The boring treatment is performed under the condition of 0 A / m ² . Since titanium is easily oxidized, the sample is immersed in an argon atmosphere in the apparatus. As described above, a titanium boride layer can be formed on titanium by various methods.

The titanium boride layer formed as described above has a specific resistance of 6.4 × 10 ⁻⁶ Ω · cm, which is 1% of the above-mentioned TiC.
It is apparently smaller than 93 × 10 ⁻⁶ Ω · cm and suitable as a coating material for the electrode.

[0013]

According to the conductivity meter of the present invention, since a titanium boride layer is formed on its electrode, an extremely hard conductive film has excellent oxidation resistance and heat resistance, and has stable electric characteristics. Then, high measurement accuracy can be reliably obtained over a long period of time.

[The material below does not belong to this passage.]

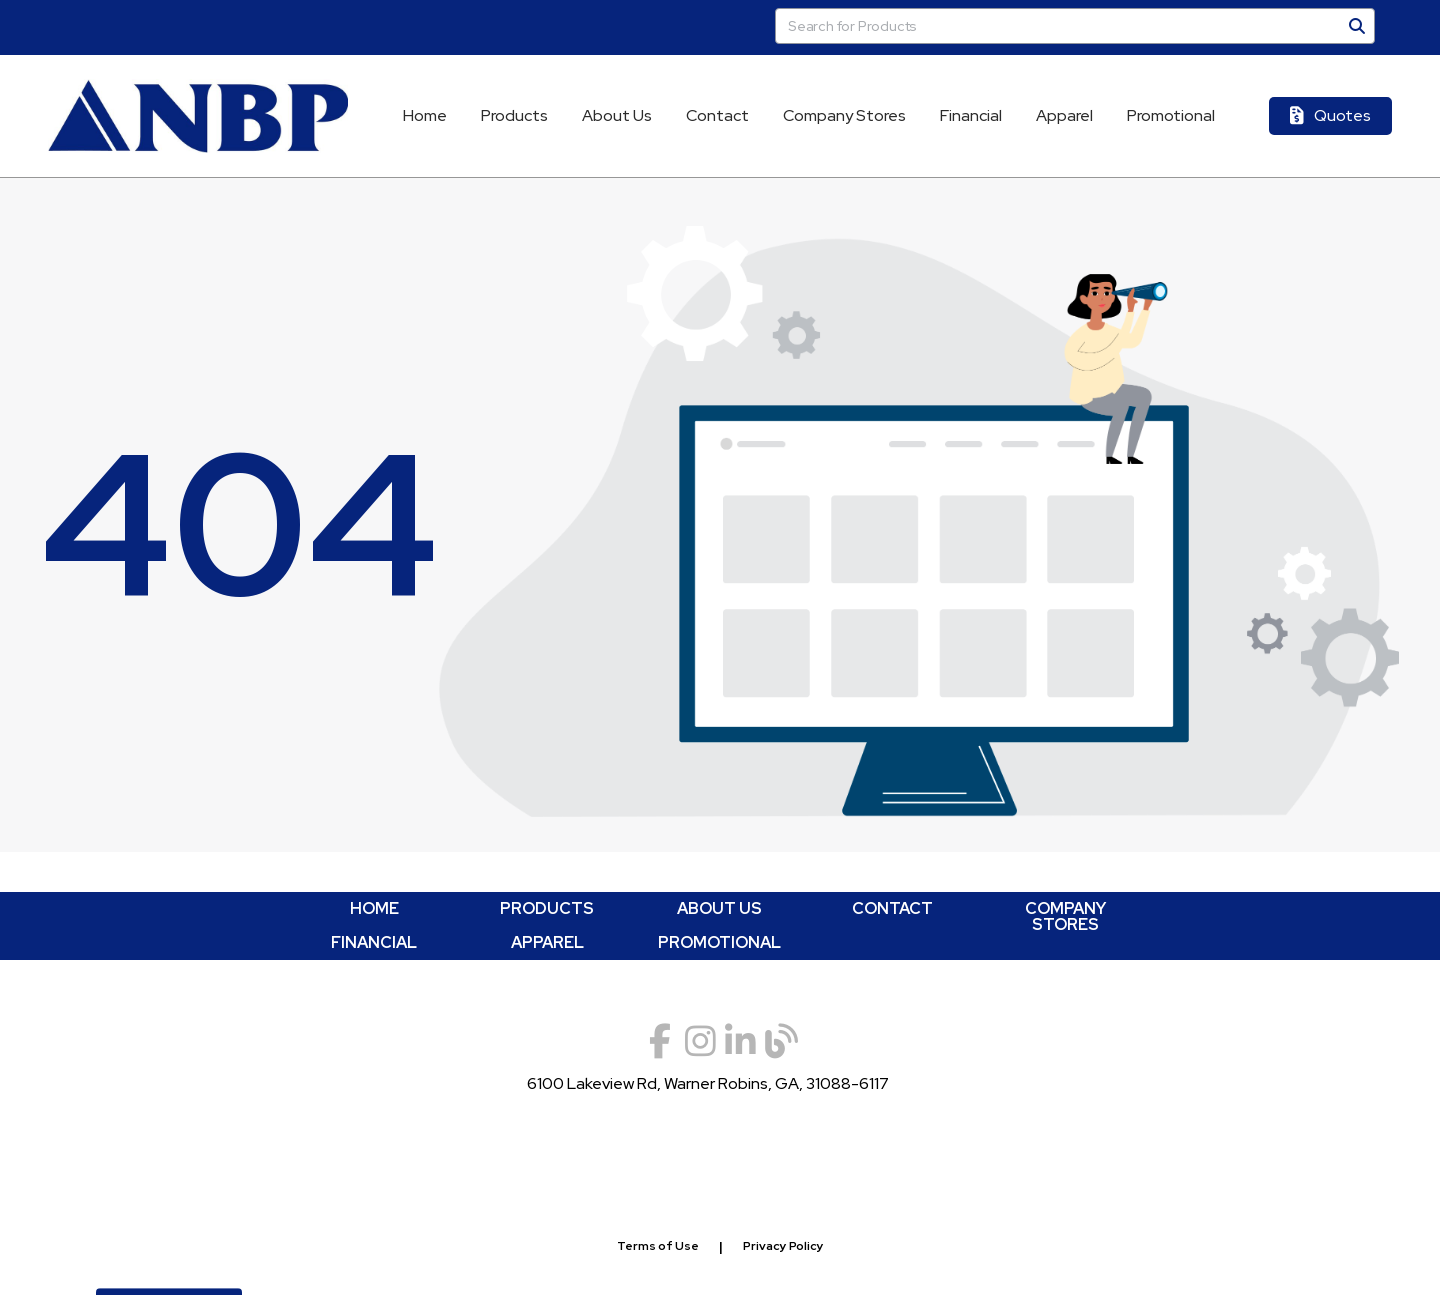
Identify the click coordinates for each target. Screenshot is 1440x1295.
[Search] (1357, 26)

[Brief description of the drawings]

FIG. 1 is a schematic view showing an electrode portion of a conductivity meter according to an embodiment of the present invention.

[Explanation of symbols]

 1 center electrode 2 peripheral electrode

Claims (5)

[Claims] 1. A conductivity meter having a titanium boride film formed on both electrode surfaces. 2. The conductivity meter according to claim 1, wherein the titanium boride film is formed by a solid-state method. 3. The conductivity meter according to claim 1, wherein the titanium boride film is formed by a molten salt bath method. 4. The conductivity meter according to claim 1, wherein the titanium boride film is formed by a paste method. 5. The conductivity meter according to claim 1, wherein the titanium boride film is formed by a molten salt bath electrolysis method.